Edge computing and IoT – when intelligence moves to the edge
Edge computing and IoT

Edge computing and IoT are a perfect match for several reasons. No wonder that edge computing is in virtually all IoT 2018 trend reports, just as it was in 2017 as you can read in our article on Internet of Things 2017 trends.

As a matter of fact, many of the evolutions and trends in that article still go for 2018 and the years after that, how else could it be? Numbers and predictions do change but all in all key evolutions aren’t limited to a year of course. However, we do have some updates. As a reminder: in the previously mentioned April 2017 trends and evolutions article we didn’t talk about edge computing but about fog computing and the time has come to explain that

We often have used the term edge computing and, as most people do, used it interchangeably with fog computing. Still, there is a difference between fog computing and edge computing and the exact (technological) ways in which they play a role in the IoT ecosystem, mainly in industrial IoT that is (but not just there). However, correct is correct and, although both terms are about moving intelligence In our article on fog computing we also mentioned that edge computing is not new, whereas at the time of writing about it, fog computing was definitely ‘new’. Some called it Cisco’s marketing take on edge computing in IoT but there is more. In the same article we also said that fog computing is a form of edge computing, in the ‘old sense’ that is. Given the rising importance of edge computing ‘in the IoT sense’ as shows in so much research, time has come to elaborate a bit more on edge computing, fogging and why the heck it all matters. Before we start: do note that edge computing nor fog computing are just about IoT though However, in this article we mainly look at it from that perspective of course. For a more formal description of the difference between both: fog computing versus edge computing.

 

Edge computing and fog computing: same drivers

 

Both edge computing and fog computing are strongly on the rise for the same exact reasons: an IoT data deluge.

 

This IoT data deluge, among others, takes place in the converging worlds of IT and OT (again predominantly Industrial IoT) and occurs in general as we keep adding more IoT devices in the scope of mainly large-scale IoT projects, the industrial markets of Industry 4.0 and IoT use cases and applications where a lot of data needs to be analyzed and leveraged, often also in an IT and OT environment as we, for instance, find them in IoT in manufacturing.

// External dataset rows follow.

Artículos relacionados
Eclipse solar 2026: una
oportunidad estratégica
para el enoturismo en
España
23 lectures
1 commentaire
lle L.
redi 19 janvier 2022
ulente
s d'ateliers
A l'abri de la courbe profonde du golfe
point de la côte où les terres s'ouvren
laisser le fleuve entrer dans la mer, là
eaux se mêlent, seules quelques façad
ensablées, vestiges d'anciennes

Another example: smart buildings and building management systems where we increasingly look at the building in a holistic and integrated way instead of from a rather siloed perspective of various areas ranging from energy management and power management to HVAC, light control, energy efficiency and much more.


That same holistic view whereby we want to know what happens in buildings as a whole as happens in facility management takes place in other environments. Industry 4.0, Logistics 4.0 and so forth, for instance, are about an end-to-end view on the product life cycle and the end-to-end value chain and supply chains.

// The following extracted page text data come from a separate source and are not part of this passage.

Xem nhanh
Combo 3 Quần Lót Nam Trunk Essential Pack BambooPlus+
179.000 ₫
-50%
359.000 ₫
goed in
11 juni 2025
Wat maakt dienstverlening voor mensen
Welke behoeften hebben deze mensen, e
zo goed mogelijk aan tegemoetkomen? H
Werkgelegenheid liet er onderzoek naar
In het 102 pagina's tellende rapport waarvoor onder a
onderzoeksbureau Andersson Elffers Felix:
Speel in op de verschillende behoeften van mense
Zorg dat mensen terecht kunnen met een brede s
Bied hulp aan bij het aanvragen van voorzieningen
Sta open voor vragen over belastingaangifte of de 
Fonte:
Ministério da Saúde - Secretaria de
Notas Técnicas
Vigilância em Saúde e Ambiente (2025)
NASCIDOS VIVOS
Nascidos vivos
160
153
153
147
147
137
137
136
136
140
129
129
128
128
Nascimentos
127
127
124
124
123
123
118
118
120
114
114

The why of moving intelligence to the edge of IoT

 
If you get a lot of data as is the case when you leverage IoT in such end-to-end ways or even in specific highly sensor-intensive and thus data-intensive environments whereby data is generated at the edge which by definition happens in IoT as your data sensing and gathering devices ARE at the edge (think about all the sensors and data they generate in a large oil and gas project where you can have hundreds of thousands of sensor data points across myriad wells but also about all the IoT data in a smart city or large critical power building such as an airport), you inevitable encounter challenges on levels such as bandwidth, network latency, speed overall and so forth where fog and edge computing play a role. In IoT applications with a mission-critical and/or remote component the need for speed and for different approaches such as edge computing is even more important.

 

Depending on the context and scope of the project you want the data you need fast. Or better: you need the aggregated and analyzed data, in the shape of actionable intelligence, enabling you to take actions and decisions, fast, whether these decisions are human or not. So, you don’t need all that data to store it and analyze it in the cloud but you only want that bit of data traveling across your networks.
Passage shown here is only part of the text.